> DIRECTIONS FOR THIS TASK: A verbatim copy of the records below, pictures omitted, is the task.

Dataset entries
------------
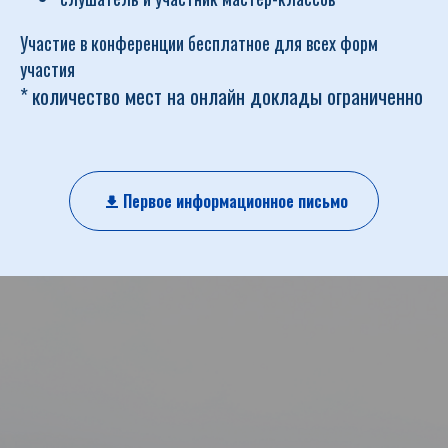
Участие в конференции бесплатное для всех форм
участия
*
количество мест на онлайн доклады ограниченно
Первое информационное письмо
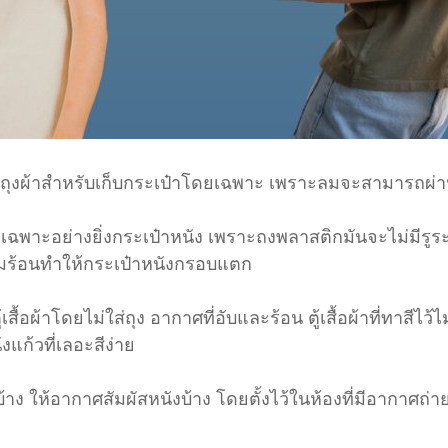
ในถุงผ้าสำหรับเก็บกระเป๋าโดยเฉพาะ เพราะลมจะสามารถผ่านไ
ยเฉพาะอย่างยิ่งกระเป๋าหนัง เพราะถงพลาสติกมันจะไม่มีรู
มร้อนทำให้กระเป๋าหนังกรอบแตก
ตู้เสื้อผ้าโดยไม่ใส่ถุง อากาศที่อับและร้อน ตู้เสื้อผ้าที่ทาสีไ
แก้วที่เลอะสีง่าย
้าง ให้อากาศสัมผัสหนังบ้าง โดยตั้งไว้ในห้องที่มีอากาศถ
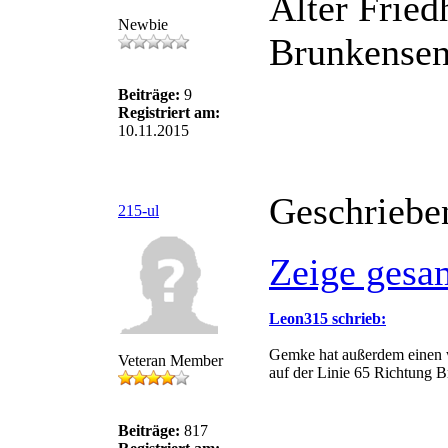
Alter Fried
Newbie
Brunkensen
Beiträge:
9
Registriert am:
10.11.2015
Geschriebe
215-ul
Zeige gesa
Leon315 schrieb:
Gemke hat außerdem einen we
Veteran Member
auf der Linie 65 Richtung 
Beiträge:
817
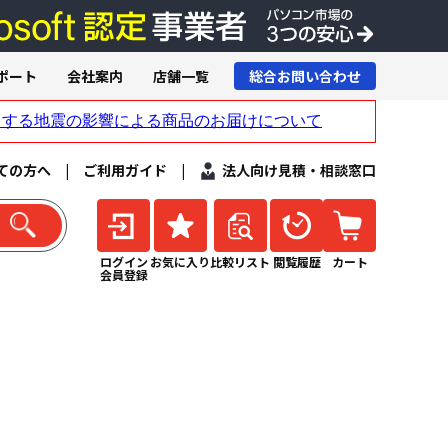
ポート
会社案内
店舗一覧
総合お問い合わせ
ての方へ
|
ご利用ガイド
|
法人向け見積・相談窓口
ログイン
お気に入り
比較リスト
閲覧履歴
カート
会員登録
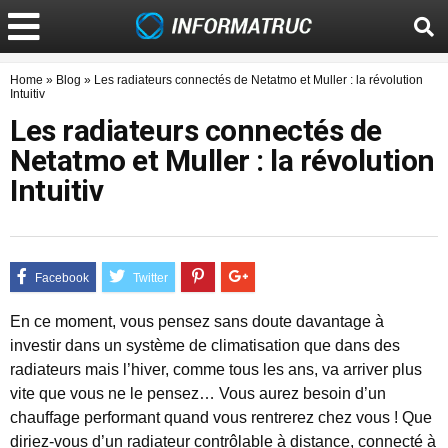
Home
»
Blog
»
Les radiateurs connectés de Netatmo et Muller : la révolution
Intuitiv
Les radiateurs connectés de
Netatmo et Muller : la révolution
Intuitiv
En ce moment, vous pensez sans doute davantage à
investir dans un système de climatisation que dans des
radiateurs mais l’hiver, comme tous les ans, va arriver plus
vite que vous ne le pensez… Vous aurez besoin d’un
chauffage performant quand vous rentrerez chez vous ! Que
diriez-vous d’un radiateur contrôlable à distance, connecté à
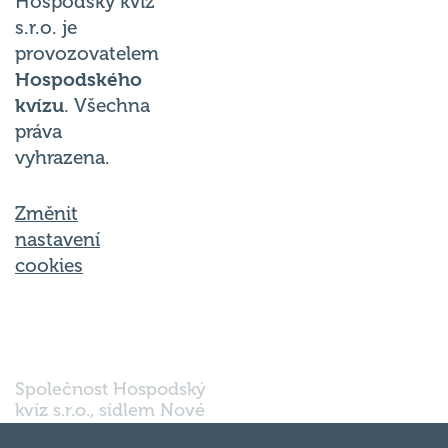
Hospodský kvíz
s.r.o. je
provozovatelem
Hospodského
kvízu
. Všechna
práva
vyhrazena.
Změnit
nastavení
cookies
Společnost Hospodský
kvíz s.r.o., sídlem Nové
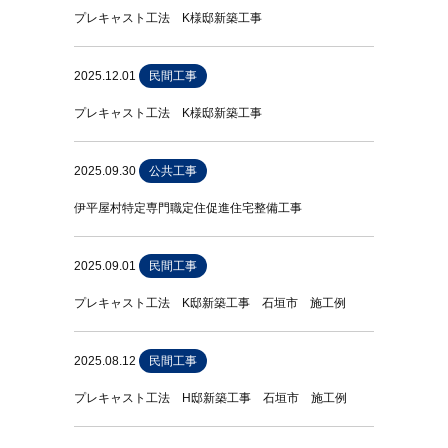
プレキャスト工法 K様邸新築工事
2025.12.01
民間工事
プレキャスト工法 K様邸新築工事
2025.09.30
公共工事
伊平屋村特定専門職定住促進住宅整備工事
2025.09.01
民間工事
プレキャスト工法 K邸新築工事 石垣市 施工例
2025.08.12
民間工事
プレキャスト工法 H邸新築工事 石垣市 施工例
------------
> ANSWER TO THIS PROBLEM:
Участие в конференции бесплатное для всех форм
участия
*
количество мест на онлайн доклады ограниченно
Первое информационное письмо
ในถุงผ้าสำหรับเก็บกระเป๋าโดยเฉพาะ เพราะลมจะสามารถผ่านไ
ยเฉพาะอย่างยิ่งกระเป๋าหนัง เพราะถงพลาสติกมันจะไม่มีรู
มร้อนทำให้กระเป๋าหนังกรอบแตก
ตู้เสื้อผ้าโดยไม่ใส่ถุง อากาศที่อับและร้อน ตู้เสื้อผ้าที่ทาสีไ
แก้วที่เลอะสีง่าย
้าง ให้อากาศสัมผัสหนังบ้าง โดยตั้งไว้ในห้องที่มีอากาศถ
Alter Fried
Newbie
Brunkensen
Beiträge:
9
Registriert am:
10.11.2015
Geschriebe
215-ul
Zeige gesa
Leon315 schrieb:
Gemke hat außerdem einen we
Veteran Member
auf der Linie 65 Richtung 
Beiträge:
817
ポート
会社案内
店舗一覧
総合お問い合わせ
ての方へ
|
ご利用ガイド
|
法人向け見積・相談窓口
ログイン
お気に入り
比較リスト
閲覧履歴
カート
会員登録
Home
»
Blog
»
Les radiateurs connectés de Netatmo et Muller : la révolution
Intuitiv
Les radiateurs connectés de
Netatmo et Muller : la révolution
Intuitiv
En ce moment, vous pensez sans doute davantage à
investir dans un système de climatisation que dans des
radiateurs mais l’hiver, comme tous les ans, va arriver plus
vite que vous ne le pensez… Vous aurez besoin d’un
chauffage performant quand vous rentrerez chez vous ! Que
diriez-vous d’un radiateur contrôlable à distance, connecté à
Hospodský kvíz
s.r.o. je
provozovatelem
Hospodského
kvízu
. Všechna
práva
vyhrazena.
Změnit
nastavení
cookies
Společnost Hospodský
kvíz s.r.o., sídlem Nové
プレキャスト工法 K様邸新築工事
2025.12.01
民間工事
プレキャスト工法 K様邸新築工事
2025.09.30
公共工事
伊平屋村特定専門職定住促進住宅整備工事
2025.09.01
民間工事
プレキャスト工法 K邸新築工事 石垣市 施工例
2025.08.12
民間工事
プレキャスト工法 H邸新築工事 石垣市 施工例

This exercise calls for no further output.